Se describen brevemente las sofisticadas tecnologías actuales, en combinación con las computadoras, tales como RMI, TAC, PET y otras aplicaciones de Medicina Nuclear, quizás demasiado brevemente para el visitante no familiarizado con la ciencia.
El uso de las radiaciones en oncología es presentado como un montaje fotográfico del "antes" y el "después"; una máquina ortovoltaica usada a principios de siglo para eliminar una lesión de lupus vulgar; un generador de Van de Graaff, de alrededor de 1940, que destruye un tumor ocular en un niño; isótopos radiactivos, usados en 1957 para reducir un tumor gástrico; y un "Betatron" de alrededor de 1960, que elimina un tumor de labio.

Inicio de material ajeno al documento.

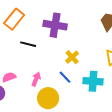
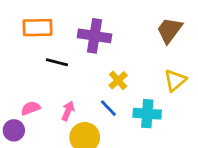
orange rectangle: (14, 19) -> (37, 28), turned 50

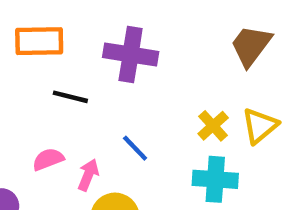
yellow cross: (118, 80) -> (213, 126), moved
pink semicircle: (31, 108) -> (48, 159), moved
blue line: (108, 108) -> (135, 148), moved

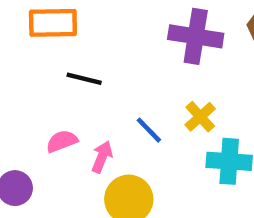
purple cross: (131, 54) -> (196, 36), moved
yellow cross: (213, 126) -> (200, 117), moved

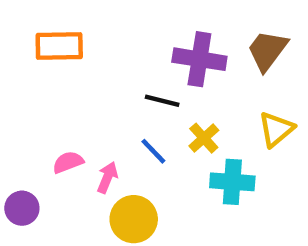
black line: (84, 79) -> (162, 101), moved

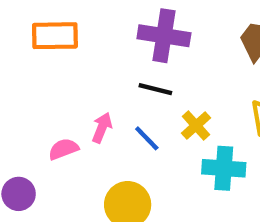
purple cross: (199, 59) -> (164, 36), moved
pink arrow: (107, 178) -> (102, 128), moved

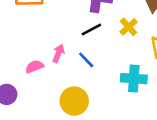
black line: (155, 89) -> (91, 30), turned -42
yellow cross: (196, 125) -> (129, 27), moved

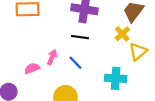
yellow cross: (129, 27) -> (122, 34), moved
black line: (91, 30) -> (80, 37), turned 36

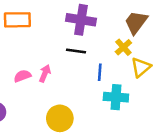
blue line: (75, 63) -> (100, 72), moved, turned 48
pink semicircle: (32, 68) -> (22, 76), moved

Un video actual sobre el tratamiento de un tumor cerebral explica complejos procedimientos y precisas tecnologías usadas para erradicar la lesión protegiendo los tejidos circundantes.
Desde el primer indicio de que los rayos X podían "ver" dentro del cuerpo, hasta las tecnologías modernas de diagnóstico y tratamiento, esta muestra describe el revolucionario desarrollo que tuvo la medicina en el siglo XX y especula sobre sus futuras aplicaciones. En este nuevo milenio, el descubrimiento de Roentgen, lejos de estar en el olvido, promete ser una fuente inagotable de nuevas y poderosas aplicaciones en medicina y otros campos del saber humano.